Because of the lack of metadata to guide us, we will sometimes have to do some interpretation to determine what constitutes an item and how to arrange it. Take these guidelines into consideration:

  1. Frequently, the pages of an item aren’t fastened together. Don’t be afraid to make judgment calls. Three pages in a row in the same ink, the first with a salutation and the last with a signature? Probably a single letter. Other things to look for as a guide:
    1. Numbered pages
    2. Same heading on each page (often with ‘’cont" on the second and subsequent pages)
    3. Same date on each page
    4. Sentence makes sense when begun on one page and ended on the next
  2. Sometimes, a page of notes or a chart accompanies a letter. Skim the end of the letter to see if the word ‘’enclosed’’ or ‘’enclosure’’ is used -- that probably means what comes next belongs with that letter
  3. Err on the side of leaving a page as its own item if you’re not sure where it goes. Since it’s presented within the context of a particular folder, and since folks will probably be looking at things from a whole folder at once, it’s okay if some pages show up as items.
  4. Some of the time, folder and item arrangement get a little wonky, mainly because this collection is used frequently by patrons. Once again, don’t be afraid of using your own judgment. You might see
    1. Pages presented on their back sides, not their front (making a pre-capture survey of the folder all the more important)
    2. Pages within an item out of order
    3. Pages from an item separated from each other


Most of the photocopied material in the collection should be scanned. Since Mrs. Gandrud was a researcher, she sometimes made copies of things for her clients and her own files. These copies, like her notes, are part of her archive.

Condition of Items

Most of the collection is notes and letters from the mid-20th century, so it’s not particularly fragile. But be on the lookout for older documents and treat them carefully. You will find photographs mixed in with the papers in this collection. They should be treated as part of the manuscript collection, captured with the care we usually give images (use gloves), and given u0003 filenames within the sequence as they’re found.

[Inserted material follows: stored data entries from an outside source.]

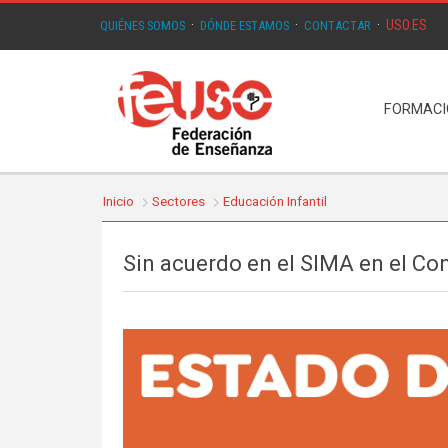
USO.ES
QUIÉNES SOMOS
·
DÓNDE ESTAMOS
·
CONTACTAR
·
FORMAC
Inicio
Sectores
Educación Infantil
Sin acuerdo en el SIMA en el Co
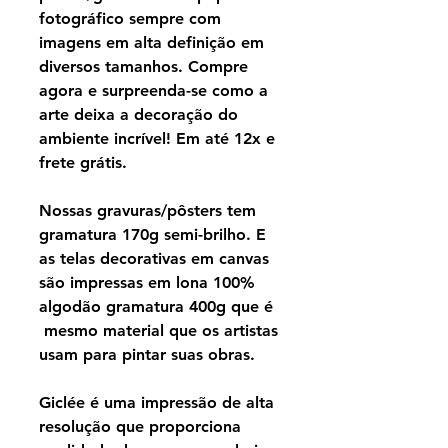
fotográfico sempre com
imagens em alta definição em
diversos tamanhos. Compre
agora e surpreenda-se como a
arte deixa a decoração do
ambiente incrível! Em até 12x e
frete grátis.
Nossas gravuras/pôsters tem
gramatura 170g semi-brilho. E
as telas decorativas em canvas
são impressas em lona 100%
algodão gramatura 400g que é
mesmo material que os artistas
usam para pintar suas obras.
Giclée é uma impressão de alta
resolução que proporciona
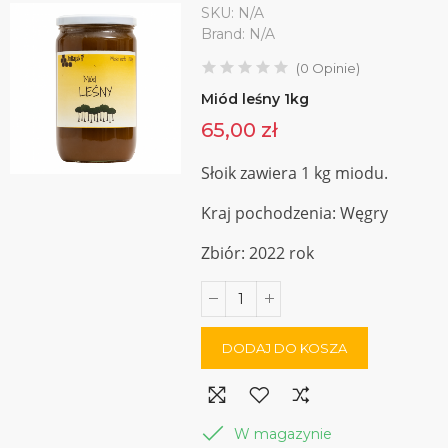
SKU:
N/A
Brand:
N/A
(
0
Opinie
)
Miód leśny 1kg
65,00 zł
Słoik zawiera 1 kg miodu.
Kraj pochodzenia: Węgry
Zbiór: 2022 rok
DODAJ DO KOSZA
W magazynie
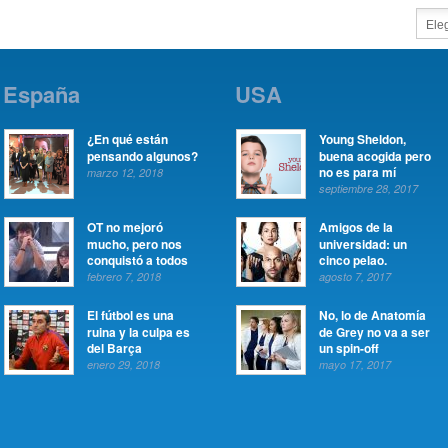
España
USA
¿En qué están
Young Sheldon,
pensando algunos?
buena acogida pero
no es para mí
marzo 12, 2018
septiembre 28, 2017
OT no mejoró
Amigos de la
mucho, pero nos
universidad: un
conquistó a todos
cinco pelao.
febrero 7, 2018
agosto 7, 2017
El fútbol es una
No, lo de Anatomía
ruina y la culpa es
de Grey no va a ser
del Barça
un spin-off
enero 29, 2018
mayo 17, 2017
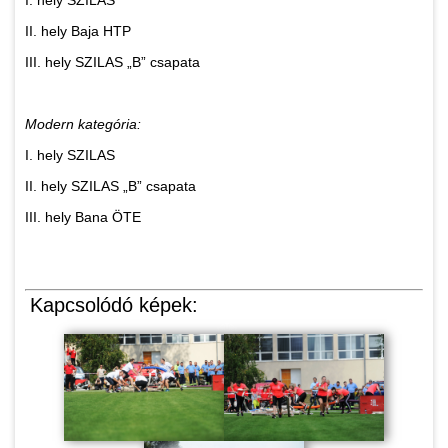
I. hely SZILAS
II. hely Baja HTP
III. hely SZILAS „B” csapata
Modern kategória:
I. hely SZILAS
II. hely SZILAS „B” csapata
III. hely Bana ÖTE
Kapcsolódó képek:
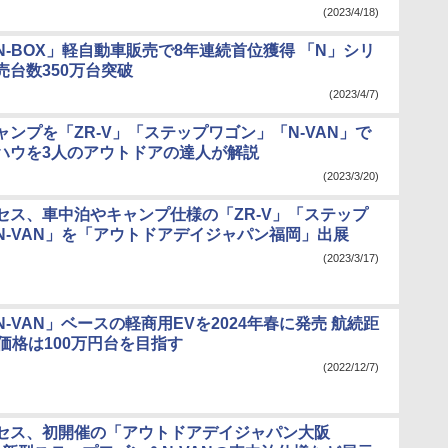
(2023/4/18)
N-BOX」軽自動車販売で8年連続首位獲得 「N」シリ
売台数350万台突破
(2023/4/7)
ンプを「ZR-V」「ステップワゴン」「N-VAN」で
ハウを3人のアウトドアの達人が解説
(2023/3/20)
セス、車中泊やキャンプ仕様の「ZR-V」「ステップ
N-VAN」を「アウトドアデイジャパン福岡」出展
(2023/3/17)
-VAN」ベースの軽商用EVを2024年春に発売 航続距
＆価格は100万円台を目指す
(2022/12/7)
セス、初開催の「アウトドアデイジャパン大阪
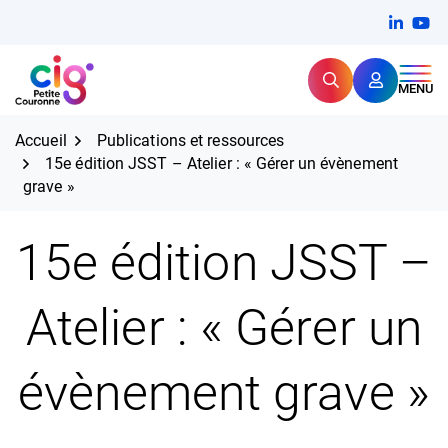
Aller
FERMER
Linkedi
(ouvert
You
(ou
au
contenu
Rechercher
CIG Petite Couronne
MENU
Expertise et proximité pour
les grands défis RH,
CIG Petite Couronne
aujourd'hui et demain.
Accueil
Publications et ressources
15e édition JSST – Atelier : « Gérer un évènement
grave »
15e édition JSST –
Atelier : « Gérer un
évènement grave »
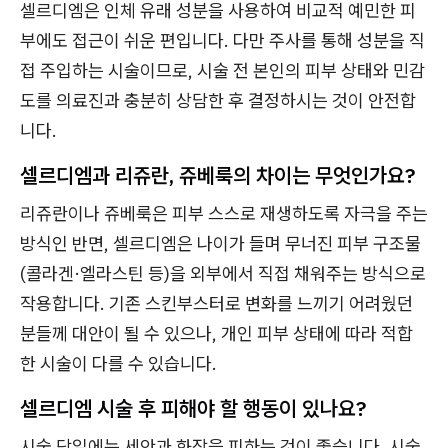
셀르디엠은 인체 유래 성분을 사용하여 비교적 예민한 피
부에도 접근이 쉬운 편입니다. 다만 주사를 통해 성분을 직
접 주입하는 시술이므로, 시술 전 본인의 피부 상태와 민감
도를 의료진과 충분히 상담한 후 결정하시는 것이 안전합
니다.
셀르디엠과 리쥬란, 쥬베룩의 차이는 무엇인가요?
리쥬란이나 쥬베룩은 피부 스스로 재생하도록 자극을 주는
방식인 반면, 셀르디엠은 나이가 들며 무너진 피부 구조물
(콜라겐·엘라스틴 등)을 외부에서 직접 채워주는 방식으로
작용합니다. 기존 스킨부스터로 변화를 느끼기 어려웠던
분들께 대안이 될 수 있으나, 개인 피부 상태에 따라 적합
한 시술이 다를 수 있습니다.
셀르디엠 시술 후 피해야 할 행동이 있나요?
시술 당일에는 세안과 화장을 피하는 것이 좋습니다. 시술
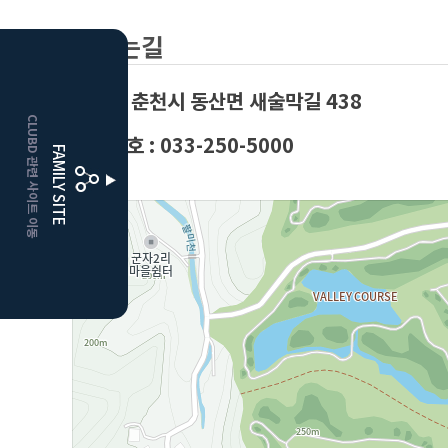
오시는길
HOME
강원도 춘천시 동산면 새술막길 438
CLUBD 관련 사이트 이동
보은
클럽디
대표번호 : 033-250-5000
FAMILY SITE
거창
클럽디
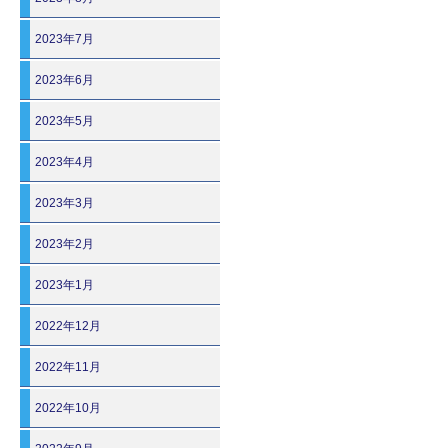
2023年7月
2023年6月
2023年5月
2023年4月
2023年3月
2023年2月
2023年1月
2022年12月
2022年11月
2022年10月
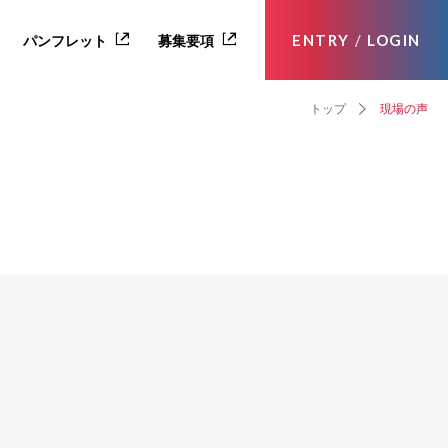
ENTRY
/
LOGIN
パンフレット
募集要項
トップ
現場の声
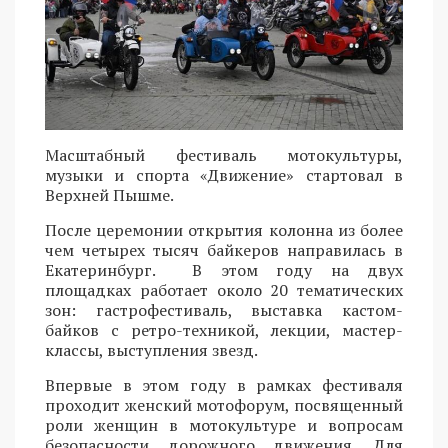
Масштабный фестиваль мотокультуры,
музыки и спорта «Движение» стартовал в
Верхней Пышме.
После церемонии открытия колонна из более
чем четырех тысяч байкеров направилась в
Екатеринбург. В этом году на двух
площадках работает около 20 тематических
зон: гастрофестиваль, выставка кастом-
байков с ретро-техникой, лекции, мастер-
классы, выступления звезд.
Впервые в этом году в рамках фестиваля
проходит женский мотофорум, посвященный
роли женщин в мотокультуре и вопросам
безопасности дорожного движения. Для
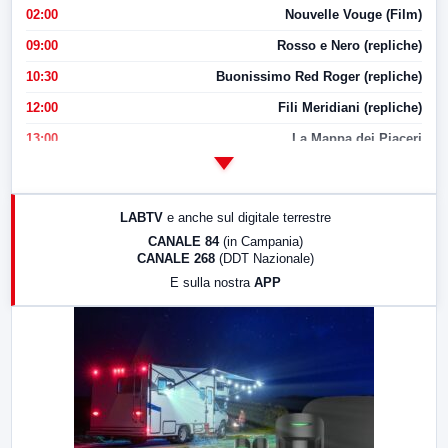
02:00
Nouvelle Vouge (Film)
09:00
Rosso e Nero (repliche)
10:30
Buonissimo Red Roger (repliche)
12:00
Fili Meridiani (repliche)
13:00
La Mappa dei Piaceri
14:00
LabNews
17:00
LabNews (replica)
LABTV
e anche sul digitale terrestre
18:30
Di Faccia e di Profilo (repliche)
CANALE 84
(in Campania)
CANALE 268
(DDT Nazionale)
19:30
LabNews (Diretta)
E sulla nostra
APP
21:00
Free Sport
23:00
LabNews (replica)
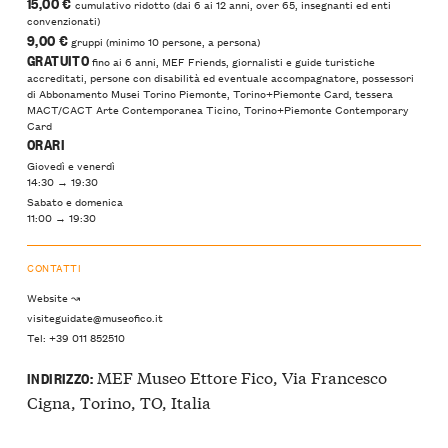
15,00 €
cumulativo ridotto (dai 6 ai 12 anni, over 65, insegnanti ed enti
convenzionati)
9,00 €
gruppi (minimo 10 persone, a persona)
GRATUITO
fino ai 6 anni, MEF Friends, giornalisti e guide turistiche
accreditati, persone con disabilità ed eventuale accompagnatore, possessori
di Abbonamento Musei Torino Piemonte, Torino+Piemonte Card, tessera
MACT/CACT Arte Contemporanea Ticino, Torino+Piemonte Contemporary
Card
ORARI
Giovedì e venerdì
14:30 → 19:30
Sabato e domenica
11:00 → 19:30
CONTATTI
Website ↝
visiteguidate@museofico.it
Tel: +39 011 852510
MEF Museo Ettore Fico, Via Francesco
INDIRIZZO:
Cigna, Torino, TO, Italia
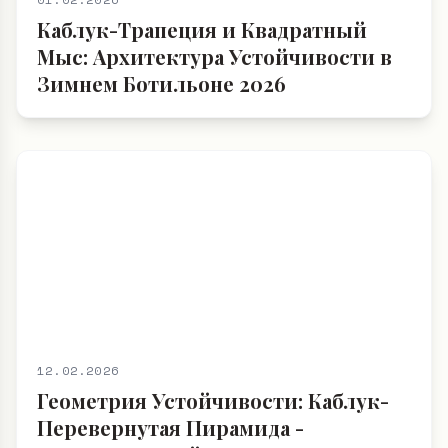
Каблук-Трапеция и Квадратный
Мыс: Архитектура Устойчивости в
Зимнем Ботильоне 2026
12.02.2026
Геометрия Устойчивости: Каблук-
Перевернутая Пирамида -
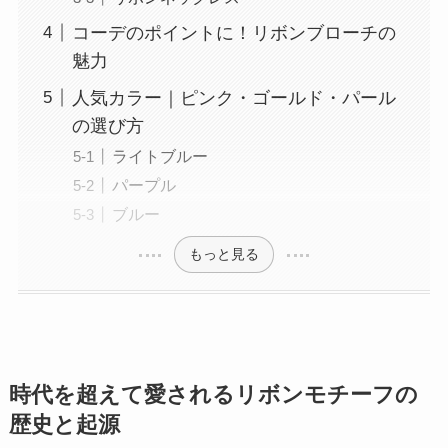
コーデのポイントに！リボンブローチの
魅力
人気カラー｜ピンク・ゴールド・パール
の選び方
ライトブルー
パープル
ブルー
もっと見る
時代を超えて愛されるリボンモチーフの
歴史と起源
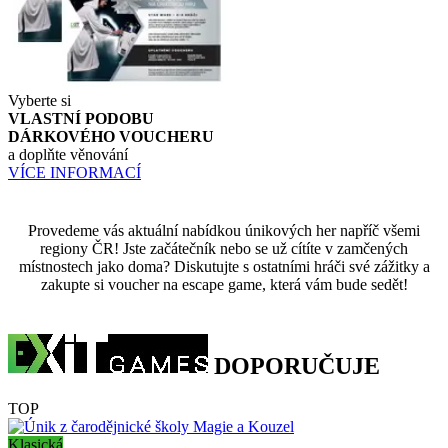
Vyberte si
VLASTNÍ PODOBU
DÁRKOVÉHO VOUCHERU
a doplňte věnování
VÍCE INFORMACÍ
Provedeme vás aktuální nabídkou únikových her napříč všemi
regiony ČR! Jste začátečník nebo se už cítíte v zamčených
místnostech jako doma? Diskutujte s ostatními hráči své zážitky a
zakupte si voucher na escape game, která vám bude sedět!
DOPORUČUJE
TOP
Klasická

Preparation and Upload Differences

Quality Control

For scripts, see below

For eyeball

  • Missing page? let the capturing person know so he or she can look at the materials to see if it's really missing
  • You think the materials could've been divided into items better? Point it out for future reference, but unless it's drastic or can be fixed easily (i.e., it does not involve inserting or deleting item numbers), this will probably not be changed
  • Image quality and orientation/alignment/cropping should be the same as for other collections.


Gandrud mass content has a somewhat different upload process and (mostly) different scripts than regular content. For instructions on the process, see the document DOTHIS.txt on the server at /home/ds/MassContent.


Found on Share drive: Administrative\scripts\qc

  • massContentCheck (quality control)
    • must have two pieces of documentation in the Metadata folder before running this script: (1) match file .txt export and (2) EAD
    • can be run ONLY on the Complete folder


Found libcontent1 server: MassContent/scripts

  • makeMassJpegs (equivalent to part of makeJpegs)
  • linkContent (creates MODS)
  • makeMassLive (equivalent to relocate_all)
  • eadLive (updates the EAD -- do NOT run this script until content has been indexed, usually the next day)


  • moveMassContent (equivalent to moveContent)



You can run massContentCheck only from the Complete folder. Please include only one batch at a time. The folder should be set up as normal, and should contain

  • Admin: empty (no log file or xml needed)
  • Metadata: match text export, EAD
  • Scans: as normal

After QC is done, please delete the Excel version of the match file (but KEEP the TEXT EXPORT) and the local copy of the EAD (the QC script needed it for reference, but the upload scripts will use the updated version on the server)


If all goes well, makeMassJpegs will move the match file from \matchFile to \backups linkContent and makeMassLive will be run over any batch/batches at the same time

Multiple Batches

Multiple batches must be uploaded at the same time. If they need to be uploaded within a couple of days of each other, make sure batch A has made it all the way through the process, including eadLive, before beginning batch B. This is so that the EAD can be updated to incorporate batch A after it is indexed without picking up changes related to batch B, leading to dead links for batch B material.


  • Gandrud Batch 1-3 were processed in the regular way, not as mass digitized content.
  • Many of these workflows and scripts were based on or derived from work done on the Cabaniss mass digitization project. The remainder were tailored to this collection, by Jody DeRidder (scripts) and Kate Matheny (workflow)